Se trata, por tanto, de una película absolutamente inclasificable que nos sumerge en las entrañas de la naturaleza humana a través del relato de una intensa amistad labrada por un sentimiento de mutua admiración entre un hombre de paz, plenamente integrado en su hábitat natural, y un oficial del Ejército ruso que descubre en el anciano cazador la representación más genuina de la libertad y la independencia en contraposición a un mundo, el representado por los grandes núcleos urbanos, en el que todo funciona mediante unas reglas de comportamiento tan férreas e inflexibles como profundamente enajenantes.

De ahí que, no sólo para Kurosawa, sino para todos los que entendemos que el cine con mayúsculas, y el arte en su conjunto, es algo más que un mero ejercicio de prestidigitación visual o que una vaga excusa para escapar subrepticiamente de la realidad, Dersu Uzala constituya un ejercicio libre de interiorización que busca, como objetivo primordial, una nueva percepción del mundo a la luz de la comprensión mutua entre dos concepciones aparentemente divergentes de la existencia y la necesidad de que ambas confluyan en un punto de encuentro: la armonización y el entendimiento frente a la hostilidad y el distanciamiento cultural.

Situada a años luz de los estereotipados patrones narrativos del cine occidental, la película constituye un poema libre concebido mediante unas claves visuales lo suficientemente articuladas como para clavar los ojos en la pantalla sin pestañear.
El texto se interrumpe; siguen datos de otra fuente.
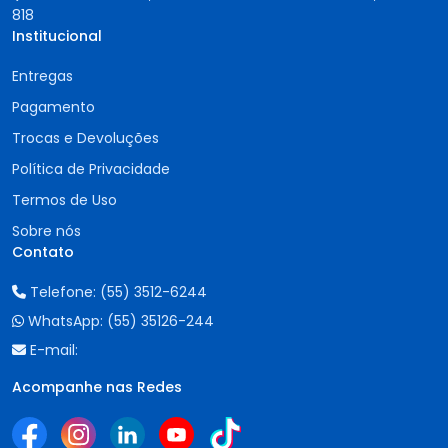
818
Institucional
Entregas
Pagamento
Trocas e Devoluções
Política de Privacidade
Termos de Uso
Sobre nós
Contato
Telefone:
(55) 3512-6244
WhatsApp:
(55) 35126-244
E-mail:
Acompanhe nas Redes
Una película provista de tal magnetismo que ni el más endurecido de los corazones podría sustraerse a su hechizo. Las aleccionadoras andanzas del entrañable campesino que se ve forzado a abandonar su medio natural y a vivir, contra su voluntad, en un enclave hostil, y el joven oficial al que salva de una muerte segura bajo las garras de un tigre, se convierte, en manos del maestro nipón, en el necesario combustible poético que alentará cada una de sus suntuosas, líricas y conmovedoras imágenes.

La historia, una simple e insignificante anécdota surgida del encuentro entre dos concepciones opuestas de la existencia, discurre con la cadencia e intensidad vital de un drama épico, coronado con una secuencia que ha quedado fijada en nuestras pupilas como un ejemplo imborrable de la sensibilidad visual de este genio irrepetible.

Merced a su milimétrico sentido de la puesta en escena, Kurosawa consigue que la humilde peripecia humana de un decrépito anciano trascienda de su propia simplicidad para transformar su figura aparentemente insignificante en un valor simbólico de alcance universal. He ahí el gran hallazgo de este cineasta: su fuerza, su intuición y, sobre todo, su privilegiado olfato para percibir la inabarcable grandeza que esconden las cosas simples en un universo profundamente inhóspito donde la comunicación, el respeto y la solidaridad se escapan como el agua entre los dedos. Y, aunque tras esta incuestionable obra maestra, nos obsequiaría con media docena de títulos igualmente inolvidables, para muchos espectadores que ya peinamos canas la figura de Kurosawa seguirá siendo la de aquel director japonés que nos contó la cálida historia de un viejo cazador que amaba las montañas y conversaba con el viento.